● Task prompt:
Retype the data below verbatim; pictures do not belong in the copy.

(Collected data entries)
◇ ◇ ◇

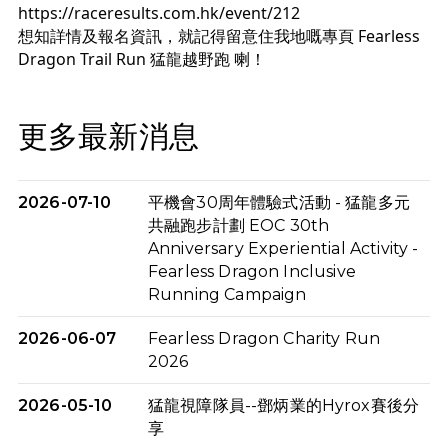
https://raceresults.com.hk/event/212
想知詳情及報名資訊，就記得留意住我地嘅專頁 
Fearless 
Dragon Trail Run 猛龍越野跑
 喇！
更多最新消息
2026-07-10
平機會30周年體驗式活動 - 猛龍多元
共融跑步計劃 EOC 30th
Anniversary Experiential Activity -
Fearless Dragon Inclusive
Running Campaign
2026-06-07
Fearless Dragon Charity Run
2026
2026-05-10
猛龍視障隊員--鄧炳業的Hyrox賽後分
享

◇ ◇ ◇

● Answer below:
https://raceresults.com.hk/event/212
想知詳情及報名資訊，就記得留意住我地嘅專頁 
Fearless 
Dragon Trail Run 猛龍越野跑
 喇！
更多最新消息
2026-07-10
平機會30周年體驗式活動 - 猛龍多元
共融跑步計劃 EOC 30th
Anniversary Experiential Activity -
Fearless Dragon Inclusive
Running Campaign
2026-06-07
Fearless Dragon Charity Run
2026
2026-05-10
猛龍視障隊員--鄧炳業的Hyrox賽後分
享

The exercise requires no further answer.